December 2015

#BigData is coming; what should SQL Server people do about it?

I’ve been presenting a lot on Big Data (specifically Hadoop) from the perspective of a SQL Server DBA, and I’ve made a couple of recent observations.  I think most people are aware of the fact that data generation is growing at a staggering rate, with some estimates as high as 44 zettabytes by the year 2020; what I think is lacking in the SQL Server community is a rapid movement among database professionals to expand their skills to highly scalable Big Data platforms (like Hadoop) or streaming technologies.  Don’t get me wrong; I think there’s people out there who have made the transition (like Michelle Ufford; SQLFool, now Hadoopsie), and are willing to share their knowledge, but by and large, I think most SQL Server professionals are accustomed to working with our precious relational system.

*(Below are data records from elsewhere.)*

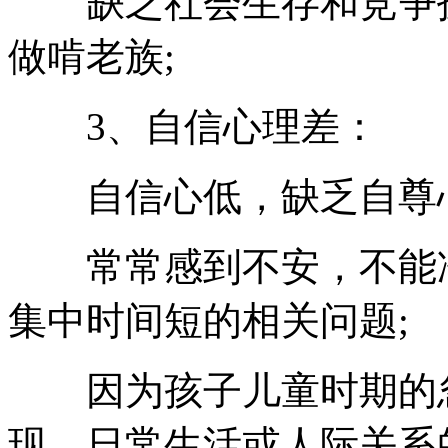
缺乏社会生存和竞争技
做啃老族;
3、自信心理差：
自信心低，缺乏自尊心
常常感到不安，不能冷
集中时间短的相关问题;
因为孩子儿童时期的忽
现、日常生活或人际关系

Why is that?  I think it boils down to three reasons:

  1.  The SQL Server platform is a complex product, with ever increasing opportunities to learn something new.  SQL 2016 is about to drop, and it’s a BIG release; I expect most SQL Server people to wrap themselves up in new features and learn something new soon.  There’s always going to be a need for deep expertise, and as the product continues to mature and grow, it requires deeper knowledge.
  2. Big Data tools are vast, untamed, and very organic.  Those of us accustomed to the Microsoft development cycle are used to having a single official product drop every couple of years; Big Data tools (like Hadoop) are open-source, prone to various forks, and very rapidly developed.  It’s like drinking from a firehose.
  3. It’s not quite clear how it all fits together.  We know that Microsoft has presented some interesting data technologies as of late, but it’s not quite clear how the pieces all work together; should SQL Server pros learn Azure, HDInsight, Hadoop?  What’s this about U-SQL?  StreamInsight, Spark, Cortana Analytics?

The first two reasons aren’t easily solved; they require a willingness to learn and a commitment to study (both of which are difficult resources to commit).  The third issue, however, can be easily addressed by the following graphic.

This is Microsoft’s generic vision of a complete end-to-end analytics platform; for the data professional, it’s a roadmap of skills to learn.  Note that relational engines (and their BI cousins) remain a part of the vision, but they’re only small pieces in an ever-increasing ecosystem of database tools.

So here’s the question for you; what should SQL Server people do about it?  Do we continue to focus on a very specific tool set, or do we push ourselves (and each other) to learn more about the broader opportunities?  Either choice is equally valid, but even if you choose to become an expert on a single platform in lieu of transitioning to something new, you should understand how other tools interact with the relational system.

What are you going to learn today?